Why the heck CAN'T we change the blocksize?

Here is the bugreport.zip

Thanks. That might be relevant. Maybe this issue only happens on messier situations than a straight run?
We’ll probably have some evidence for or against that on future runs, which likely will have fewer hiccups.

Also thanks for that bug report. I’ll have a look (which may or may not solve, but there’s actually a theory).

I’ll post some technical notes as I explore.

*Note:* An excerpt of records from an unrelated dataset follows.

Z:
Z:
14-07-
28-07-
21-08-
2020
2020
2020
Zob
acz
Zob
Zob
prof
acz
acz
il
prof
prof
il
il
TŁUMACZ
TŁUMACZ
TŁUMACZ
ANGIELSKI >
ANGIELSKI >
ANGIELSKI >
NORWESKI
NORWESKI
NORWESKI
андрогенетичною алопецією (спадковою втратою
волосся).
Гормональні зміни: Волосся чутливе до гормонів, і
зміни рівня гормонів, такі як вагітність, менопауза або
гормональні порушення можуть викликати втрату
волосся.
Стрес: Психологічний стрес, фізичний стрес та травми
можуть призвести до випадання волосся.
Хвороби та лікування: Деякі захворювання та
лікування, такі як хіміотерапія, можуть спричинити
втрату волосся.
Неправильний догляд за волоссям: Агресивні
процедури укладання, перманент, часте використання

I’m kind of wondering if the Temporary file from second backup caused your 1 value at the end of the third then hid its Deleting State evidence due to transaction rollback.

When a database-using program ends cleanly, it does a commit to write a consistent transaction into DB.
When it doesn’t (perhaps here), it doesn’t want to write half-done changes, so next open rolls them back.

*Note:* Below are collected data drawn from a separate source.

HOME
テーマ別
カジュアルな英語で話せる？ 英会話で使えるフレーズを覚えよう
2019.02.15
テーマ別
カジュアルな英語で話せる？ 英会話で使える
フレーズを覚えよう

2021-10-02 08:10:09 -04 - [Profiling-Timer.Finished-Duplicati.Library.Main.Database.ExtensionMethods-ExecuteNonQuery]: ExecuteNonQuery: UPDATE “RemoteVolume” SET “State” = “Deleting” WHERE “Type” = “Files” AND “State” IN (“Uploaded”, “Verified”, “Temporary”) AND “ID” NOT IN (SELECT “VolumeID” FROM “Fileset”) took 0:00:00:06.171

Being Temporary would pass the first part of above, and VolumeID is not in Fileset which has only the first and third backups, so that passes the second, so the number of updated rows winds up as 1 as you saw.

image

The Temporary state did not always allow a row UPDATE, but this was added in the “Stop now” fix here.
The general issue goes way back. I’m not saying this is the only case, but we might have a lead on one.
Possibly your log will come in handy again, if we need to figure out how things failed when /tmp filled up.

Thanks for the info!

I guess my main question right now is: should I start a raw create-from-backup? Or wait?

Tried it, and:

Start 2021-10-04 05:38:25 
End 2021-10-04 06:10:12 
Duration 00:31:47 

That’s definitely fast enough. This is at 50M blocksize.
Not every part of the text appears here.